Syekh Jangkung (Foto: Ist

 

Di tengah deretan tokoh penyebar islam di Tanah Jawa, nama Syekh Jangkung atau Saridin menempati posisi istimewa. Sosok nyentrik namun sarat karomah ini dikenal luas di kalangan masyarakat pesisir utara Jawa sebagai wali yang mendakwahkan Islam dengan pendekatan yang unik dan membumi

Lahir dari Keluarga Wali, Dididik Langsung oleh Sunan Kudus

Syekh Jangkung lahir sekitar tahun 1540 M dengan nama asli Sayyid Raden Syarifuddin. Dia merupakan putra dari Sunan Muria dan Dewi Samaran serta cucu dari Sunan Kalijaga dari jalur ayah.

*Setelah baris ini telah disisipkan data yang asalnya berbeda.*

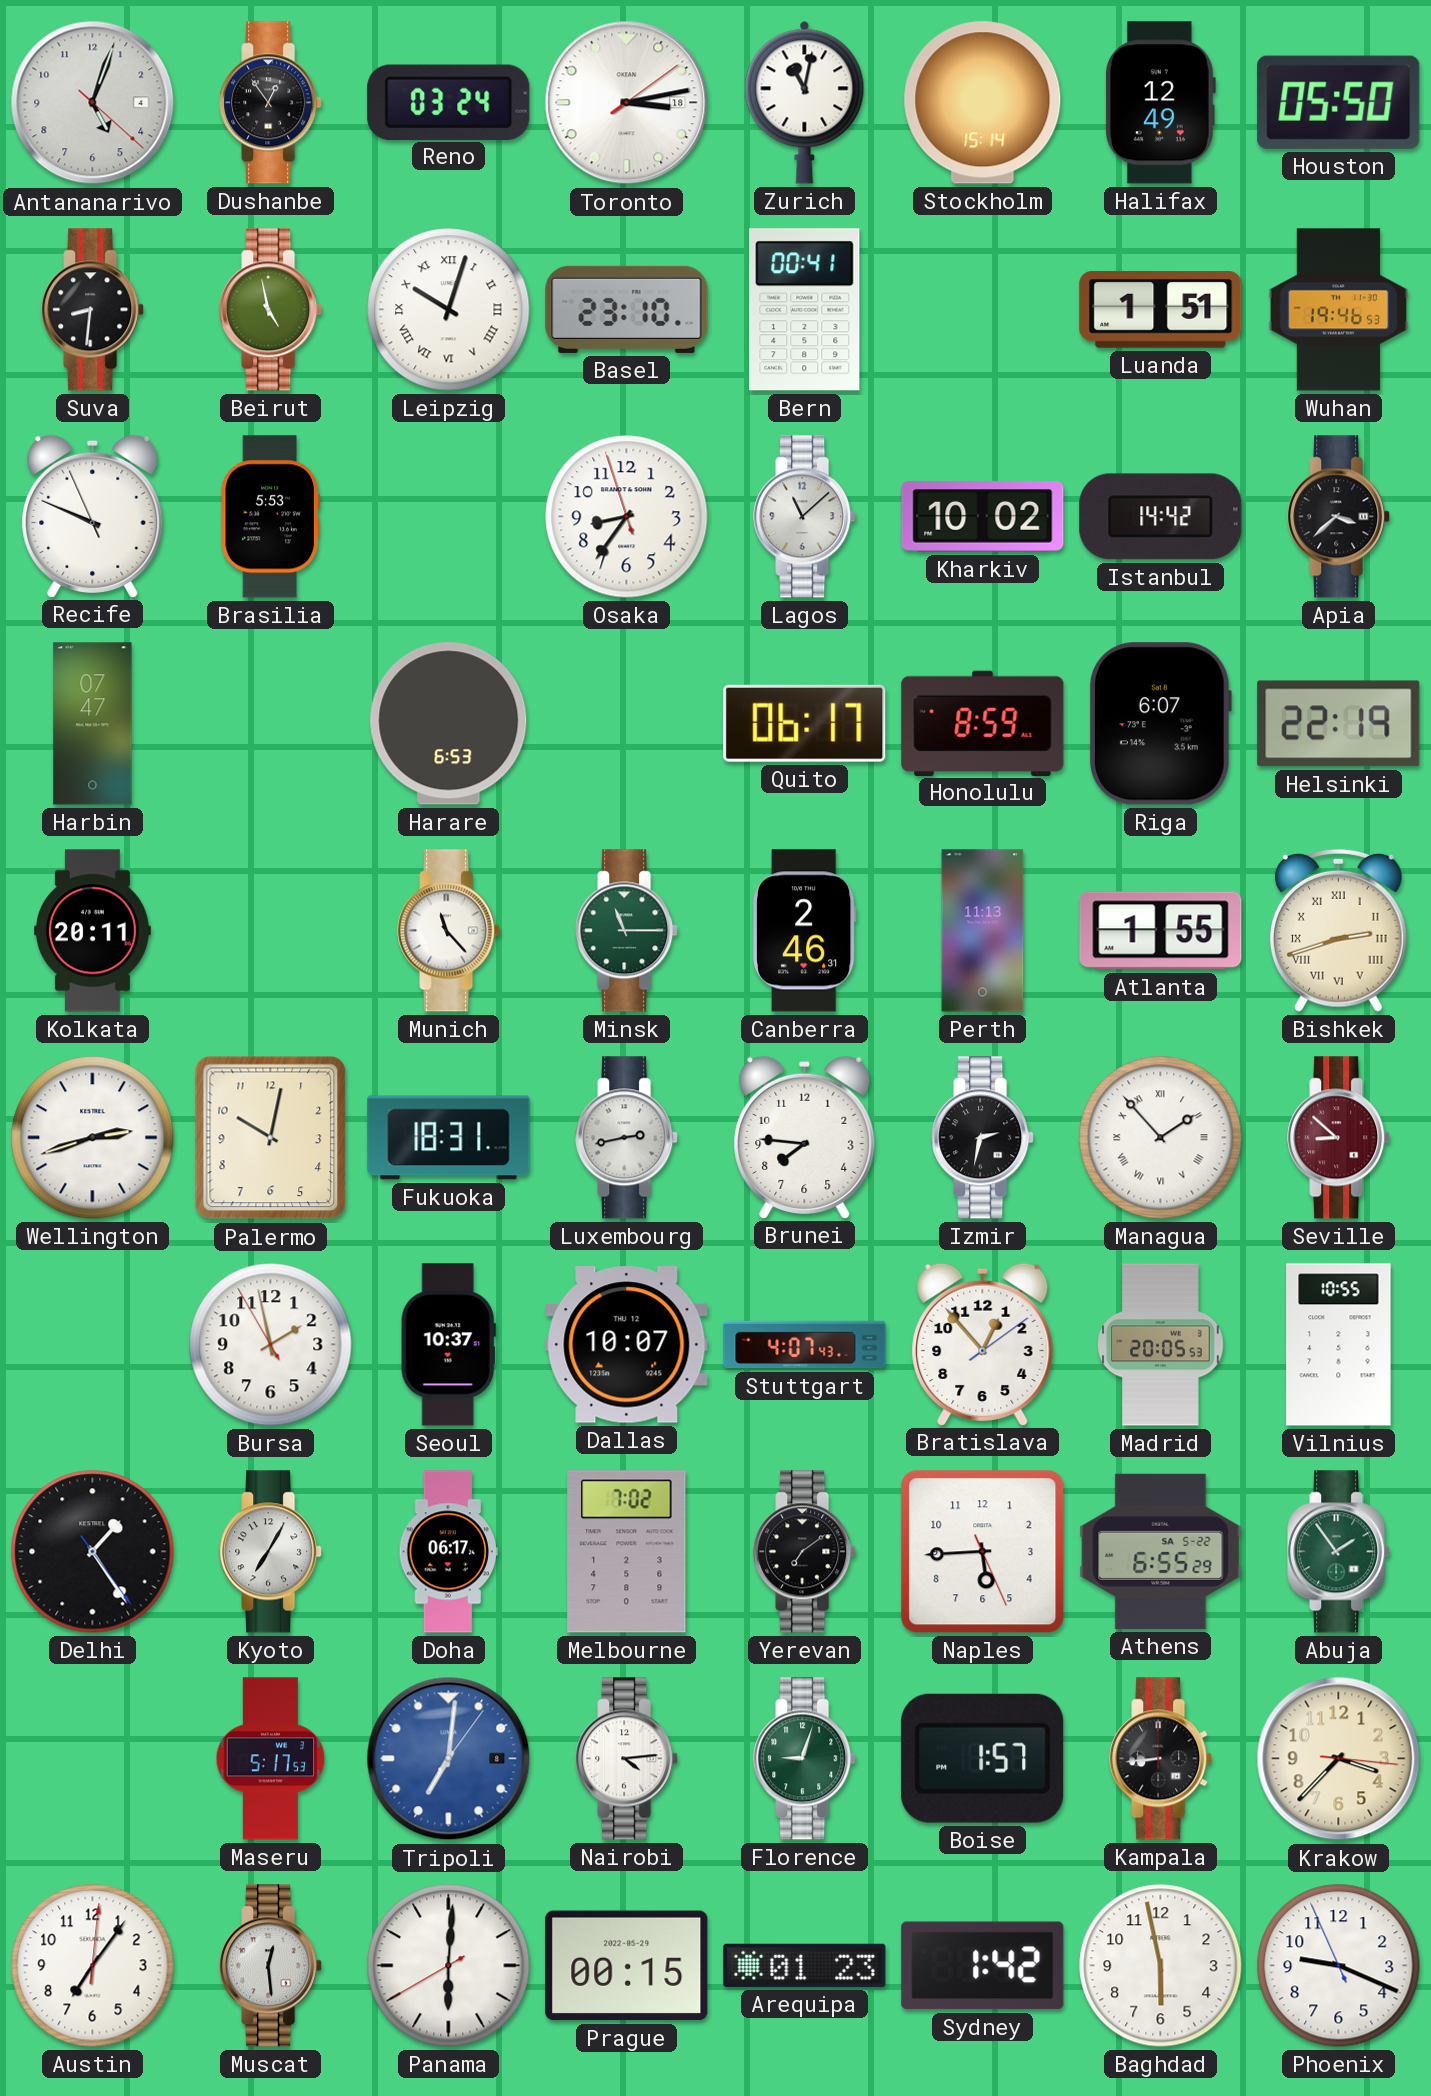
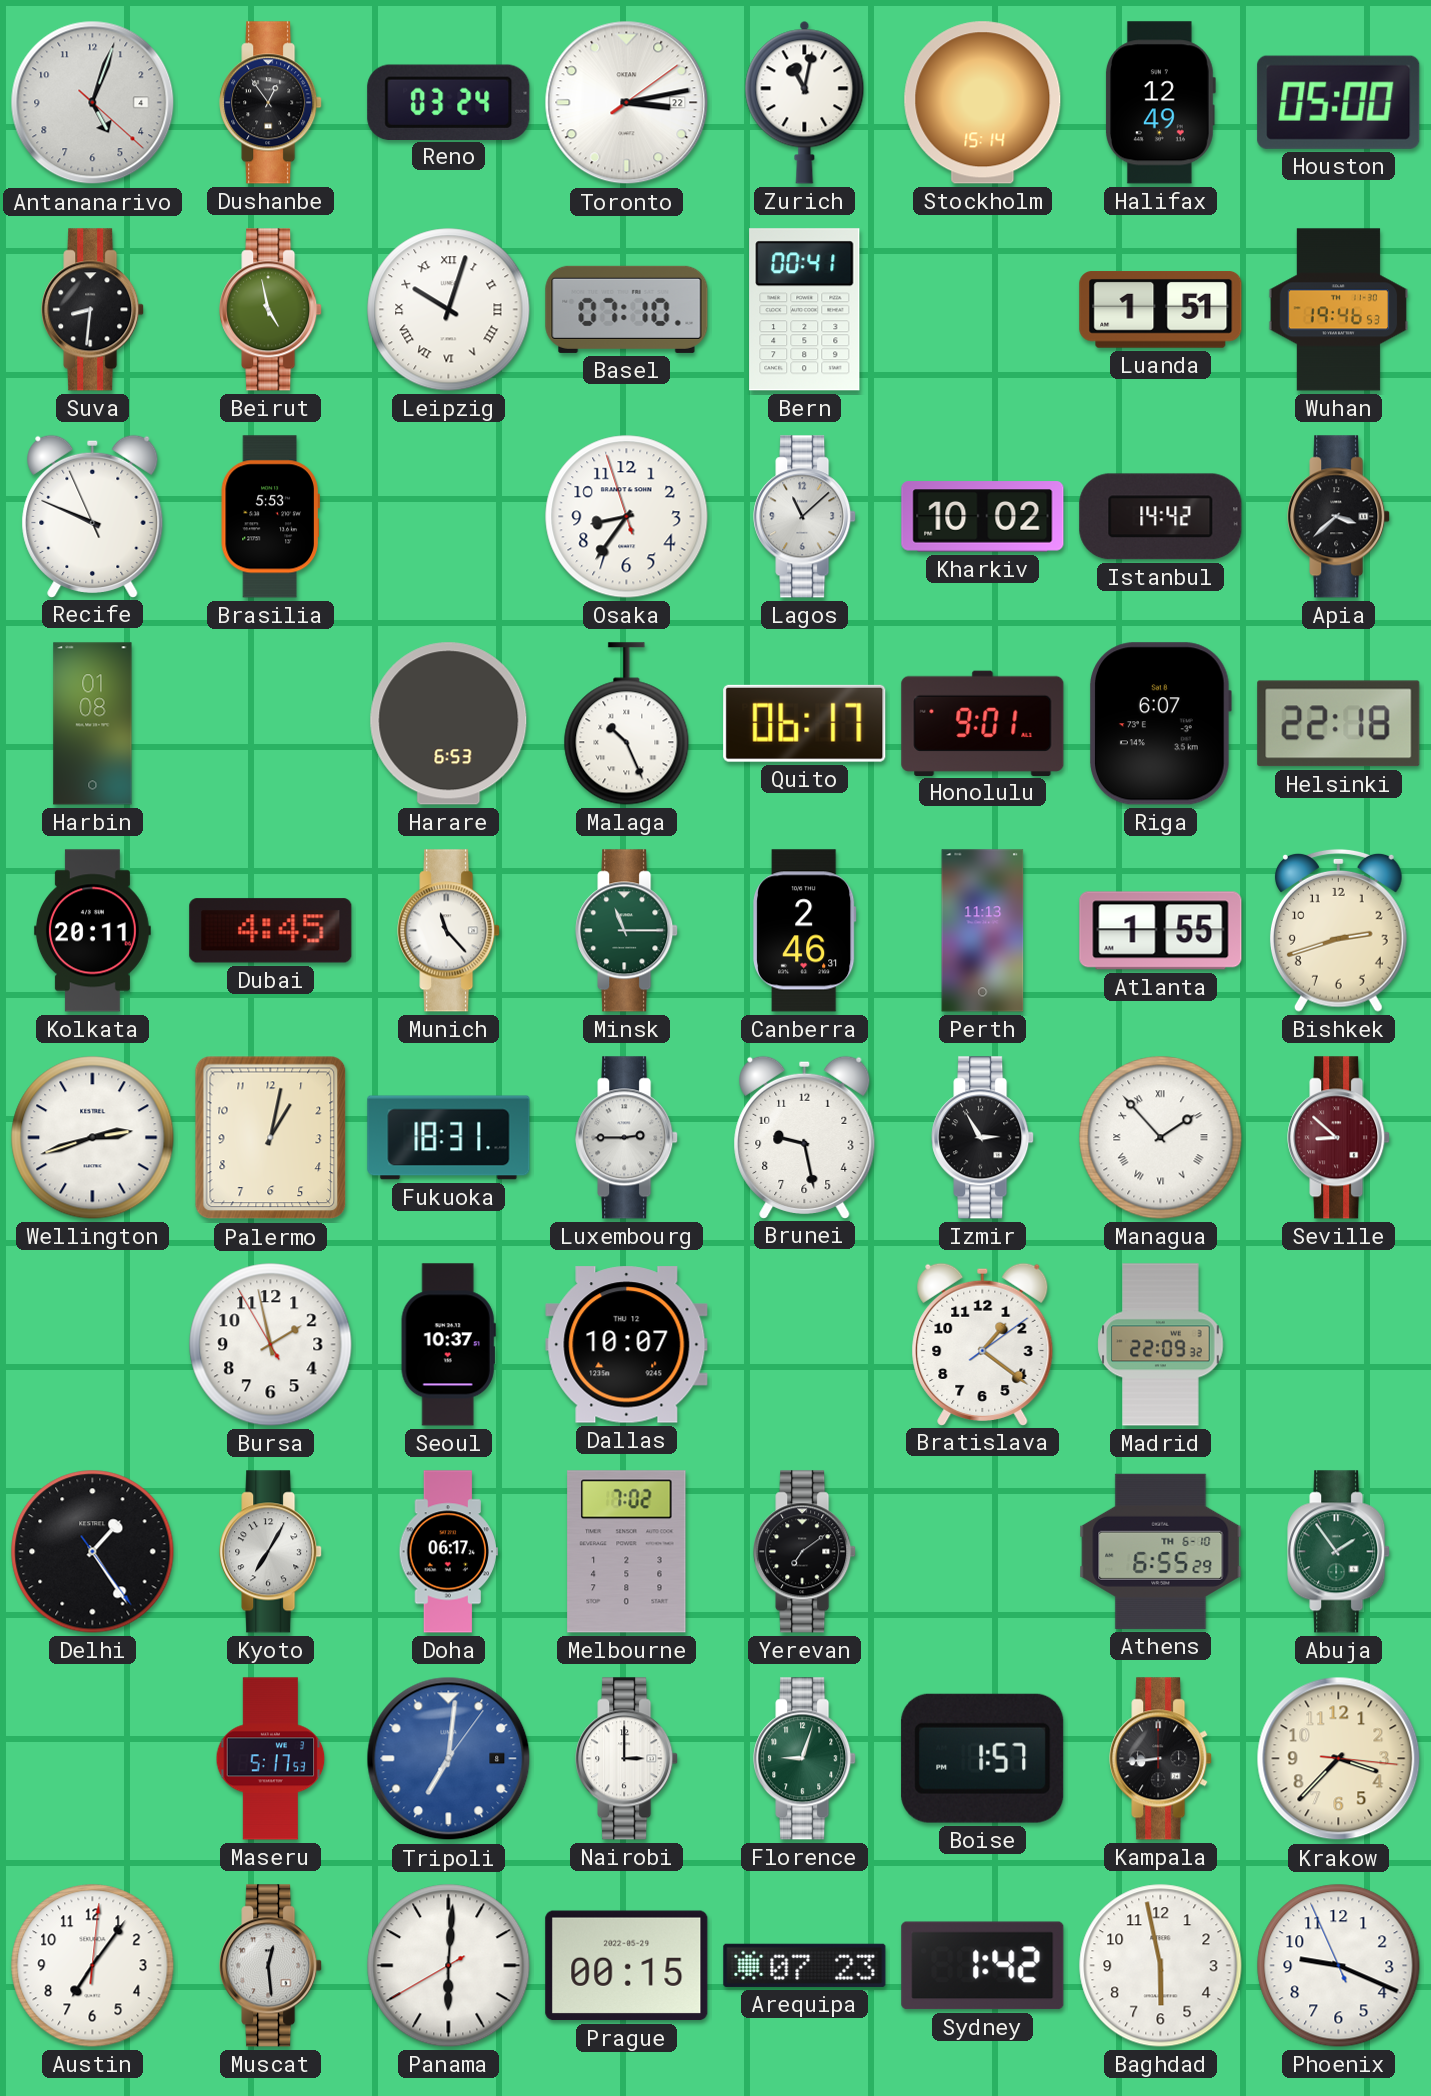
Toronto date: 18 -> 22
Houston: 05:50 -> 05:00
Basel: 23:10 -> 07:10
Harbin: 07:47 -> 01:08
Malaga: none -> 10:26
Honolulu: 8:59 -> 9:01
Helsinki: 22:19 -> 22:18
Dubai: none -> 4:45
Bishkek numerals: Roman -> Arabic
Palermo: 10:02 -> 1:02
Luxembourg: 2:43 -> 2:45
Brunei: 7:46 -> 9:28
Izmir: 2:32 -> 2:55
Stuttgart: 4:07 -> none
Bratislava: 12:53 -> 1:21
Madrid: 20:05 -> 22:09
Vilnius: 10:55 -> none
Naples: 5:44 -> none
Athens date: SA 5-22 -> TH 6-10
Nairobi: 4:14 -> 3:00
Arequipa: 01:23 -> 07:23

Sejak kecil, Saridin tumbuh dalam tradisi keilmuan Islam yang kuat di masa transisi antara Kerajaan Demak, Pajang hingga Kesultanan Mataram. Dia menimba ilmu langsung dari Sunan Kudus. Namun, gaya hidup dan spiritualitasnya yang tidak biasa sering kali menimbulkan keheranan di kalangan santri dan gurunya.

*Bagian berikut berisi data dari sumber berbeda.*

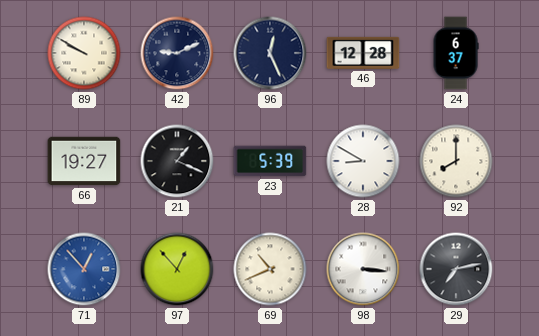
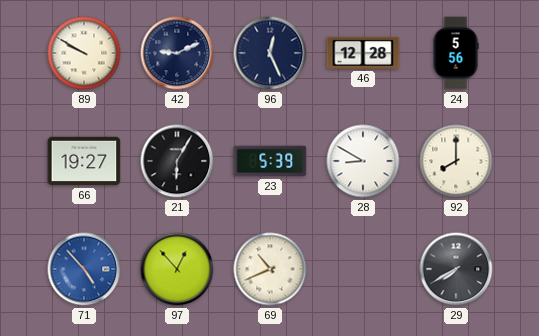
24: 6:37 -> 5:56
21: 1:19 -> 6:05
71: 12:53 -> 4:53
98: 3:16 -> none
29: 7:13 -> 7:40
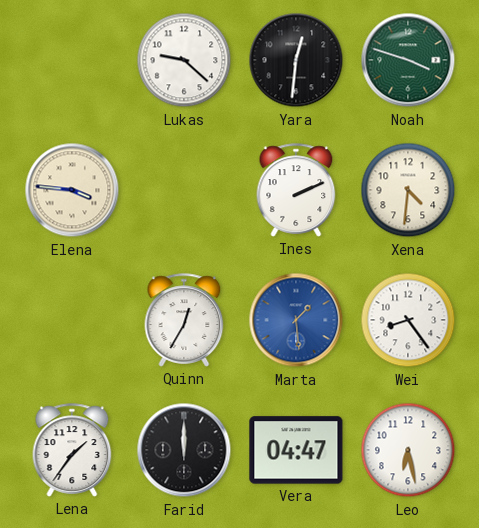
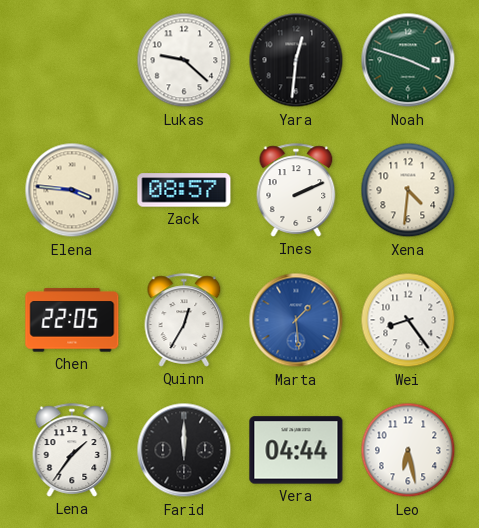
Zack: none -> 08:57
Chen: none -> 22:05
Vera: 04:47 -> 04:44
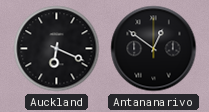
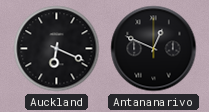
Antananarivo: 12:51 -> 12:49
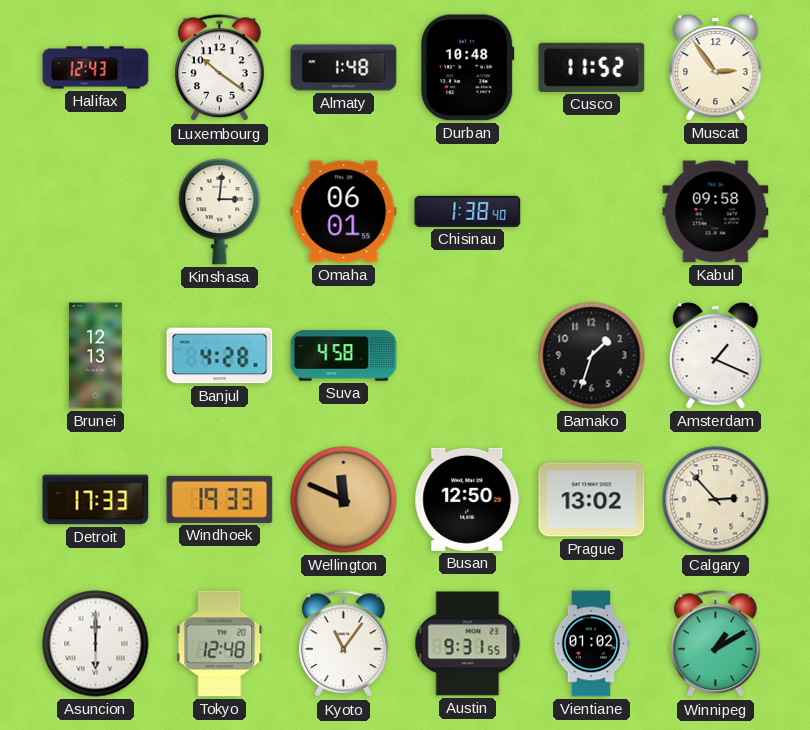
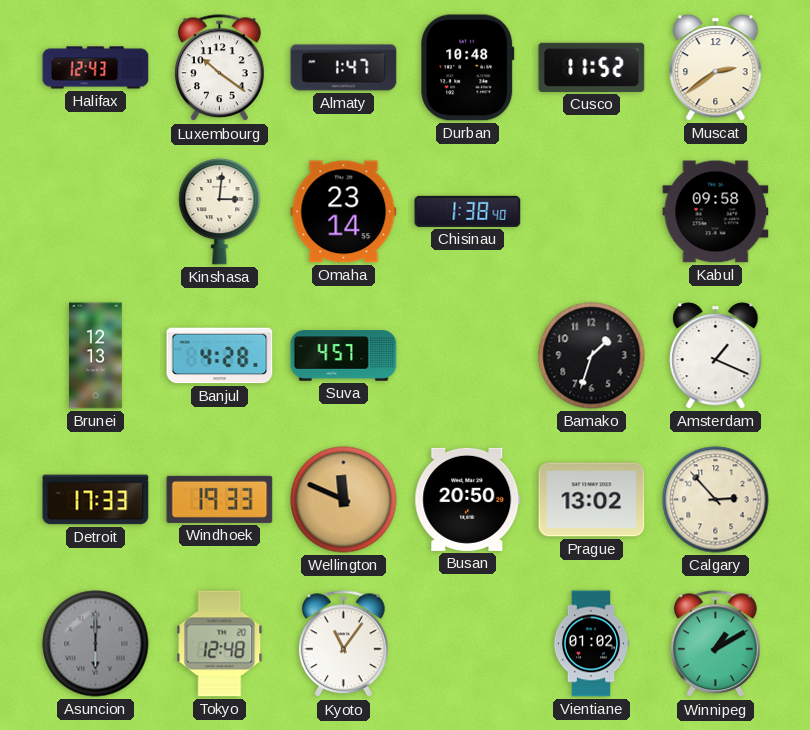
Almaty: 1:48 -> 1:47
Muscat: 2:54 -> 2:39
Omaha: 06:01 -> 23:14
Suva: 4:58 -> 4:57
Busan: 12:50 -> 20:50
Asuncion dial: white -> grey
Austin: 9:31 -> none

Salah satu kisah terkenal adalah ketika dia meyakini semua air mengandung ikan. Saat diuji Sunan Kudus dengan air kelapa, secara ajaib muncul ikan kecil berenang di dalamnya. Kisah lain menyebut Saridin mengisi bak mandi menggunakan keranjang rumput berlubang tanpa menumpahkan air setetes pun.

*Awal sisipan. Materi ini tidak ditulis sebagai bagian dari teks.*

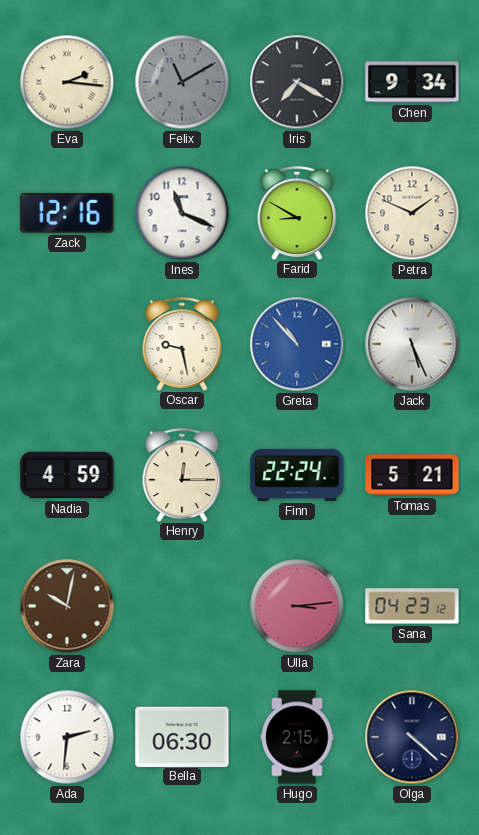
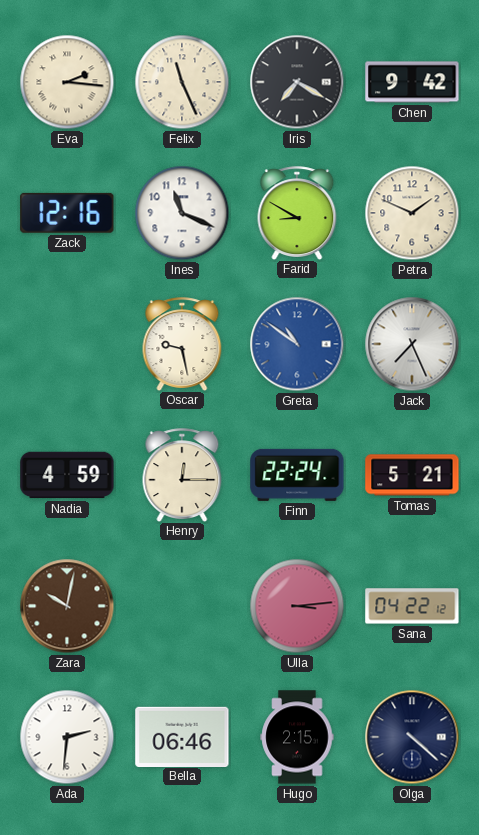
Felix: 11:10 -> 11:26
Felix dial: grey -> cream
Chen: 9:34 -> 9:42
Greta: 10:53 -> 10:51
Jack: 5:26 -> 7:26
Sana: 04:23 -> 04:22
Bella: 06:30 -> 06:46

Diusir dari Pesantren, Mengembara hingga Timur Tengah

Meski menunjukkan banyak karomah, perilaku Syekh Jangkung justru dianggap mengganggu tatanan pesantren. Sunan Kudus pun memintanya pergi. Dalam perjalanannya, dia bertemu Sunan Kalijaga dan diberi saran untuk bertirakat di laut.

Saridin yang tidak pandai berenang justru terseret arus hingga ke Palembang. Dari sana, dia melanjutkan pengembaraan ke Timur Tengah untuk memperdalam ilmu agama Islam. Sekembalinya ke Tanah Jawa, dia menetap di Desa Miyono, Kecamatan Kayen, Kabupaten Pati, tempat yang kelak menjadi pusat dakwahnya.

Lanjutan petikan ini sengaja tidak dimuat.